Vibrant yet under-resourced

The State of Lesbian, Bisexual & Queer Movements

Résumé analytique

Introduction

Lorsqu’il est question de l’organisation des mouvements de femmes lesbiennes, bisexuelles, queers et de personnes non-binaires (LBQ) et de leurs besoins en financement, les bailleurs de fonds doivent prendre en considération deux réalités en même temps.

  1. Les femmes identifiées comme LBQ et les personnes non-binaires sont menacées, tous les jours, dans le monde entier.
  2. Les femmes identifiées comme LBQ et les activistes non-binaires apportent des changements à tous les aspects de leurs vies et créent une nouvelle réalité politique qui est inclusive, respectueuse et sécurisée pour toutes les communautés opprimées et marginalisées—et en fait, pour nous tous.

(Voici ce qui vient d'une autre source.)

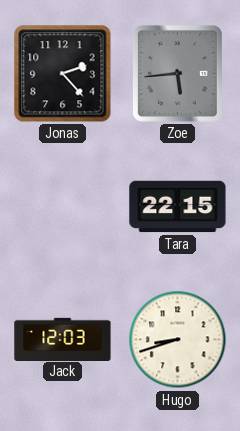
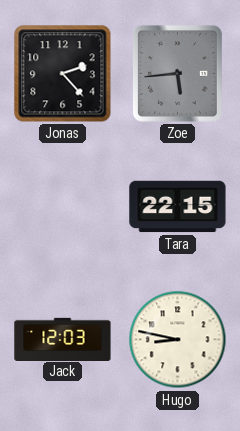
Hugo: 8:42 -> 8:47
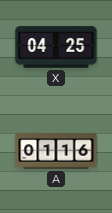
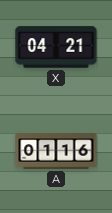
X: 04:25 -> 04:21
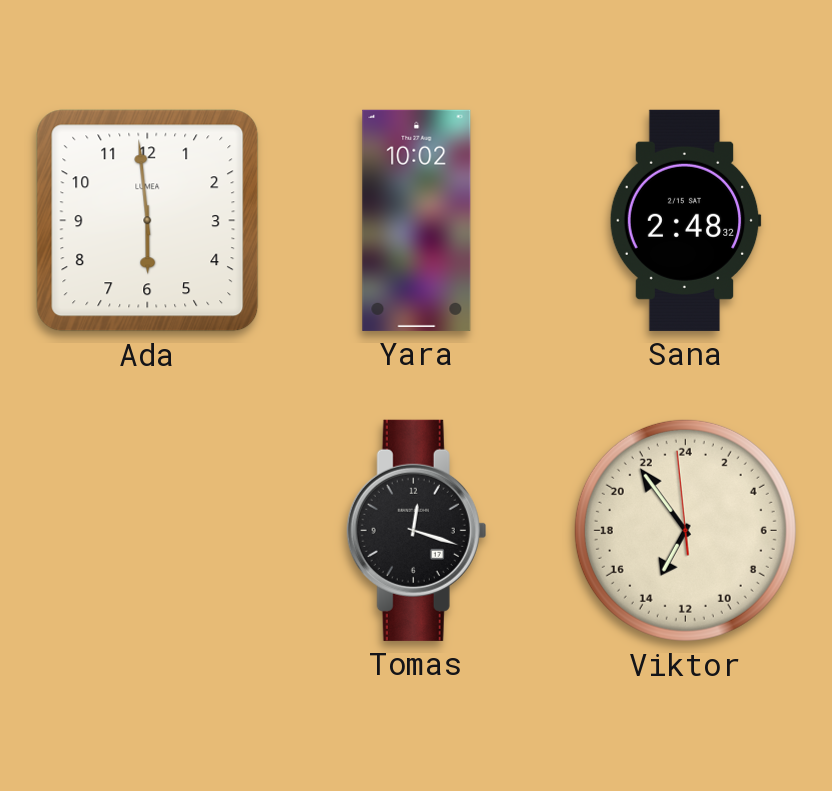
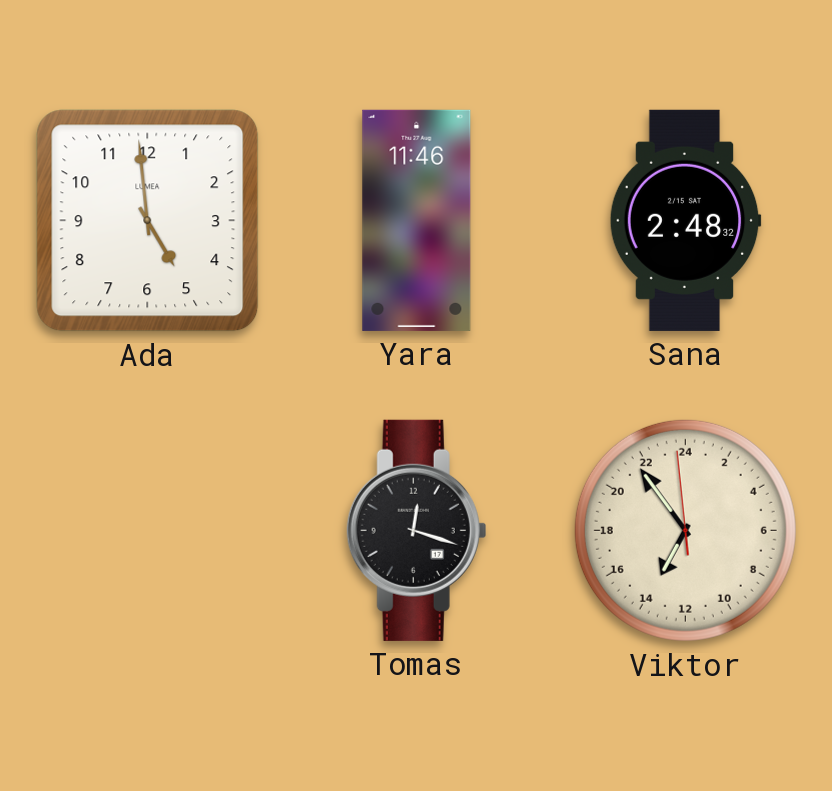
Ada: 5:59 -> 4:59
Yara: 10:02 -> 11:46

Ces deux affirmations montrent le degré de marginalisation et d’hostilité auxquelles les personnes LBQ sont confrontées, de même que l’espoir et le potentiel des groupes LBQ en pleine expansion qui sont visionnaires, créatifs, stratégiques et résilients.

L’octroi de moyens financiers aux organisations LBQ n’est pas au diapason des besoins et des capacités des groupes et mouvements LBQ qui opèrent dans des contextes hostiles et violents.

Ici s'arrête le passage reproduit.